With hopes more often dashed than fulfilled, she decided to step off the merry-go-round for a year - or at least to continue with some of it while holding back from a leap between any sheets. She knew this might seem illogical: "it had to do with numbers as well - those tallies we each carry around with us, inscribed in our minds because they don't always belong in our hearts), in the faintest pencil lest anyone see them. Mine is a greater number than I'd like", while "we all know that the double standard lingers on."
And so she dates, sometimes touchingly, sometimes absurdly, and, all dressed up, joins her sister on one "hope-filled Saturday procession" of a singles party while finding time to digress to the psychology of "remedy dating" which, in theory, cancels out the "type" who had proved wrong previously. Along the way come Milton's view of nuns and the mechanics of HBO series (bizarrely, studios hire sexual choreographers for these scenes).
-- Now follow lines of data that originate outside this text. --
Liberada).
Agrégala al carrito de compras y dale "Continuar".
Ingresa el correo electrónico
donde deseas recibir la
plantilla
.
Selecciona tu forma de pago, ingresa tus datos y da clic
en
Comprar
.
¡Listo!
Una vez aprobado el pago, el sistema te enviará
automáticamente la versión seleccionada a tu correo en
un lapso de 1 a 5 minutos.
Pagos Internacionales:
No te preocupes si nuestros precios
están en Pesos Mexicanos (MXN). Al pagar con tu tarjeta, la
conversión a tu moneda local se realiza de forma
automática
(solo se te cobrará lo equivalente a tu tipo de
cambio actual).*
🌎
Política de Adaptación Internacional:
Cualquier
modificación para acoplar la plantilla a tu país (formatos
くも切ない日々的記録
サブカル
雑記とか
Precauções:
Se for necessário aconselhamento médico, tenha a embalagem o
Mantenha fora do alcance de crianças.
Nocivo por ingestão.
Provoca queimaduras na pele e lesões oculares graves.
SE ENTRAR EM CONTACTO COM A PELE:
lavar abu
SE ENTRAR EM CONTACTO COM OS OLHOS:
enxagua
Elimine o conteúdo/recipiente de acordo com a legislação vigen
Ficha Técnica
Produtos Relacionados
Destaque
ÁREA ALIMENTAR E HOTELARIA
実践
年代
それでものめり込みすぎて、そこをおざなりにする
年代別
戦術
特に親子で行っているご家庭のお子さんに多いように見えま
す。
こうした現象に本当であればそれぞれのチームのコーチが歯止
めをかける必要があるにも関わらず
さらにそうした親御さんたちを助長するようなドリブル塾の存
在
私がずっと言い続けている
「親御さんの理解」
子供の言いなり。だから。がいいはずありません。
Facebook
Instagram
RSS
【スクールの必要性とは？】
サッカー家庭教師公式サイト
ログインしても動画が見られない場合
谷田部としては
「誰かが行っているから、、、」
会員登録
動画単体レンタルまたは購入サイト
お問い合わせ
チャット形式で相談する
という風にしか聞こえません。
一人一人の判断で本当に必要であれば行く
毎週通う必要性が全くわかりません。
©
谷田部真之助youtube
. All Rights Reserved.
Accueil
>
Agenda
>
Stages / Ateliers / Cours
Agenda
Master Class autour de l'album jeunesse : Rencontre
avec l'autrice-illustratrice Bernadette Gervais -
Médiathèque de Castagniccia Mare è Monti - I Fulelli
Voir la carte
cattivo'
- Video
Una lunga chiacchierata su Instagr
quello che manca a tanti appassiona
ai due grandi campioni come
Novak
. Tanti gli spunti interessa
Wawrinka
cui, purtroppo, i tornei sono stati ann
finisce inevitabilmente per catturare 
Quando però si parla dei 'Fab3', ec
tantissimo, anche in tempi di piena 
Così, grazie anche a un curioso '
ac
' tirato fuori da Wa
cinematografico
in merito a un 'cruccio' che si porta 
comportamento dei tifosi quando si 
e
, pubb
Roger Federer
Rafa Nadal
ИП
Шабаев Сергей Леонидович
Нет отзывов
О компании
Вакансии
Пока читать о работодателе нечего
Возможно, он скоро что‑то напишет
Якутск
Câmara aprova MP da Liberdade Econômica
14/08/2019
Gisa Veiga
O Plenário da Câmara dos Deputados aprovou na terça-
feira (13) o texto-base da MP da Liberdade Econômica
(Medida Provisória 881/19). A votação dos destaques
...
At its heart, halfway through, while discussing online encounters and spirit-sapping e-mails, she wonders who now meets as they did in, say, Woody Allen movies. "One couple I know traded lingering looks, smouldering looks, and finally words... in one of the world's most romantic places, the New York Public Library's 42nd Street branch, but theirs is an increasingly rare story." One could turn to John Wells's London Library history. He observed that "there is, as in most libraries, a heavily charged erotic atmosphere".
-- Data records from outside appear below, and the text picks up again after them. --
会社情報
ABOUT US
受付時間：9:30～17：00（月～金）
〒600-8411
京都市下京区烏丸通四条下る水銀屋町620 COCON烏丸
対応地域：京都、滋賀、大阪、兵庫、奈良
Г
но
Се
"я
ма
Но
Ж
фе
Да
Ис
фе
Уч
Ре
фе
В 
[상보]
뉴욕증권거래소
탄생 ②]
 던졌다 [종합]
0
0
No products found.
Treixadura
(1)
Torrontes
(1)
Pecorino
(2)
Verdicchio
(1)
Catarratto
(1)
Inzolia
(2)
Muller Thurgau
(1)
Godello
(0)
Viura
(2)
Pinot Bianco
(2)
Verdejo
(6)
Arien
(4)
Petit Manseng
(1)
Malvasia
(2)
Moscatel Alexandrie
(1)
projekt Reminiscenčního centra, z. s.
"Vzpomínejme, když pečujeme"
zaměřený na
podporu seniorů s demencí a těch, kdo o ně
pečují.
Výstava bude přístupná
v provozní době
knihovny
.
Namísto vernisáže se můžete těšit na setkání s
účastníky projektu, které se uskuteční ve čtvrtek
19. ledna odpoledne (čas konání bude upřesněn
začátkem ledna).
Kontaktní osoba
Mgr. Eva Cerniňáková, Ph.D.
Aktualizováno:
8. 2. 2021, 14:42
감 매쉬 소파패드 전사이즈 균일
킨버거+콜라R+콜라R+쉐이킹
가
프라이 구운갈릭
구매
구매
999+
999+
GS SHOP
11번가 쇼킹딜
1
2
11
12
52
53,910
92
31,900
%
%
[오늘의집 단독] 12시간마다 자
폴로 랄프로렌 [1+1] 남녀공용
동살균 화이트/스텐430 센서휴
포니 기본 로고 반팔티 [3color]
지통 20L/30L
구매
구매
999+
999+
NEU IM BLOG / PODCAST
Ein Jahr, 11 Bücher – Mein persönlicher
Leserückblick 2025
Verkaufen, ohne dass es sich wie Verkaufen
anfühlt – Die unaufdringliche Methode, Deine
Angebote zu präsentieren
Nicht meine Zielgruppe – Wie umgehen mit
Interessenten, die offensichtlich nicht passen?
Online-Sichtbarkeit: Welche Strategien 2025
For all the unabashed descriptions of a fling's joy, Chastened continually meditates upon human relationships, those unspoken words, those foolish things as redolent as any lusty yell. As on 42nd Street, silence - telepathy - is truly arousing. Silence can stimulate, something equally true beyond a library, in what Anderson calls "a super-sexualised society that uses orgasms to flog shampoo". Whether reminiscing or discussing Elizabeth Abbott's hefty history of celibacy, Chastened is more than fashionably dinky. One hopes that Anderson will write the novels evidently within her.